On Mon, 30 Mar 2009 20:18:02 +0530
Nitin Gupta <nitingupta910@...il.com> wrote:

> Hi,
> 
> Project home: http://compcache.googlecode.com
> 
> It allows creating a RAM based block device which acts as swap disk.
> Pages swapped to this device are compressed and stored in memory itself.
> This is a big win over swapping to slow hard-disk which are typically used
> as swap disk. For flash, these suffer from wear-leveling issues when used
> as swap disk - so again its helpful. For swapless systems, it allows more
> apps to run.
> 
> * Changelog: take5 vs take4
> xvmalloc changes:
>   - Use kzalloc() instead of kmalloc() + memset().
>   - Remove redundant initialization of pool freelists to 0.
> 
> * Changelog: take4 vs take3
> xvmalloc changes:
>   - Fixed regression in take3 that caused ramzswap write failures.
>     This happened due to error in find_block() where we did not do
>     explicit cast to 'unsigned long' when checking for bits set in
>     bitmap. Now changed it to use kernel build-in test_bit().
>   - Fix divide by zero error in proc read function.
> ramzswap changes:
>   - Forward write requests to backing swap device if allocation for
>     compressed page fails.
>   - Code cleanups.
> 
> * Changelog: take3 vs take2
> xvmalloc changes:
>   - Use kernel defined macros and constants in xvmalloc and remove
>     equivalent defines for ALIGN, roundup etc.
>   - Use kernel bitops (set_bit, clear_bit)
>   - Moved it to drivers/block since its not clear if it has any other
>     user.
> ramzswap changes:
>   - All instances of compcache renamed to ramzswap.
>     Also renamed module to ramzswap
>   - Renamed "backing_dev" parameter to "backing_swap"
>   - Documentation changes to reflect above changes.
>   - Remove "table index" from object header (4 bytes). This will be
>     needed when memory defragmentation is implemented. So, avoid this
>     (small) overhead for now.
> 
> * Changelog: take2 vs initial revision:
> xvmalloc changes:
>   - Use Linux kernel coding style for xvmalloc
>   - Collapse all individual flag test/set/get to generic {test_set_get}_flag
>   - Added BLOCK_NEXT() macro to reach next contiguous block
>   - Other minor cleanups - no functional changes
> compcache block device code:
>   - compcache core changes due to change in xvmalloc interface names
> 
> * Testing notes:
>   - Multiple cycles of 'scan' benchmark available at:
> http://linux-mm.org/PageReplacementTesting
> It does scans of anonymous mapped memory, both cyclic and use once.
> 
> Config:
> Arch: x86 and x64
> CPUs: 1/2, RAM: 512MB
> backing swap: 768MB, ramzswap memlimit: 76MB (15% of RAM).
> 
> Continuously run 'scan' till it triggers 200K R/W operations on ramzswap.
> Any incompressible pages were correctly forwarded to backing swap device.
> cmd: ./scan 450 20 # scan over 450MB, 20 times.
> 
>   - Links to more performance numbers, use cases can be found at:
> http://lkml.org/lkml/2009/3/17/116

The sole, whole, entire point of this patchset is performance.  Yet
after chasing a few scruffy links, the only data we have to justify
merging _any_ of this stuff is, and I quote,

 - The time of paging down one pdf page was reduced to 1/4~1/100
 - The time of switching from one firefox tab to another was reduced to 1/6
 - The capacity of kpdf was be increased from 2 pdf files to 11 pdf files.
 - The capacity of firefox was increased from 6 web pages to 15 web pages.

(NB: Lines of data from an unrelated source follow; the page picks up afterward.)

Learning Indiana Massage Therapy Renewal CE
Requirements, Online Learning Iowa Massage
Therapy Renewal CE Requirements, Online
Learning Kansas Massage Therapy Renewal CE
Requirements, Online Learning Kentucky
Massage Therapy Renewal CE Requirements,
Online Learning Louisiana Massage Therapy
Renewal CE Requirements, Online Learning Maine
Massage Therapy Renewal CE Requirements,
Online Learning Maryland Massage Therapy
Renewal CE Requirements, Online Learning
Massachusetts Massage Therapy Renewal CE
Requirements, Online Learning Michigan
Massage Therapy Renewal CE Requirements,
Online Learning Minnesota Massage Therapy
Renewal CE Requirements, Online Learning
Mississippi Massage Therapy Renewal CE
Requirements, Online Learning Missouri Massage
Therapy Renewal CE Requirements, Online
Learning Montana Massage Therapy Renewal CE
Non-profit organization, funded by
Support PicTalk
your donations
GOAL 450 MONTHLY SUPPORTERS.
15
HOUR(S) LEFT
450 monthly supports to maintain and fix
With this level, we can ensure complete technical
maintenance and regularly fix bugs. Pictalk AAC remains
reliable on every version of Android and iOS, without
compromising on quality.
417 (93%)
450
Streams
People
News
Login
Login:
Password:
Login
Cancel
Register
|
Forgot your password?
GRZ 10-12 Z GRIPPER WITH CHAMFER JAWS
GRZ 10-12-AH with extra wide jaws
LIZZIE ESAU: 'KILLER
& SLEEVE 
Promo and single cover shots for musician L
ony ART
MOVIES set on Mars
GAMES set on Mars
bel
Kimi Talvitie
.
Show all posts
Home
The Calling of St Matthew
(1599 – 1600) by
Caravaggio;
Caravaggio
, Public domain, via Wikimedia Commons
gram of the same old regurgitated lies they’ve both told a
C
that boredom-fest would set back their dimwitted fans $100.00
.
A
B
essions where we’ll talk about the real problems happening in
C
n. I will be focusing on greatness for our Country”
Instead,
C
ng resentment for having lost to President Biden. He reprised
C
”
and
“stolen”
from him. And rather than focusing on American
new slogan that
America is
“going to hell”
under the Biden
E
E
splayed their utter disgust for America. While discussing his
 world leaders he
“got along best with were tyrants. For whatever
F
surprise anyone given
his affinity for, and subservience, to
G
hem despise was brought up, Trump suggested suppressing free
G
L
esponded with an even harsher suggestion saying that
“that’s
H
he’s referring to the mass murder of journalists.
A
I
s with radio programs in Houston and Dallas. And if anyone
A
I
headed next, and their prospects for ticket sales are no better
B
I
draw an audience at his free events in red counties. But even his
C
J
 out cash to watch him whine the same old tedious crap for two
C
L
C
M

that isn't very compelling!

So would it be possible for you to come up with some more concrete
testing results to help convince us that we should make this change to
Linux?  And include them front-and-centre in the changelog, and
maintain it?

We would also be interested in seeing the performance _loss_ from these
patches.  There must be some cost somewhere.  Find a worstish-case test
case and run it and include its results in the changelog too, so we
better understand the tradeoffs involved here.


I'm really reluctant to go and merge a complete new memory allocator
just on behalf of an obscure driver.  Oh well, perhaps hiding it down
in drivers/block was the right thing to do.

As the patchset adds five tightly-related files, perhaps it should all
live in drivers/block/rmazswap/?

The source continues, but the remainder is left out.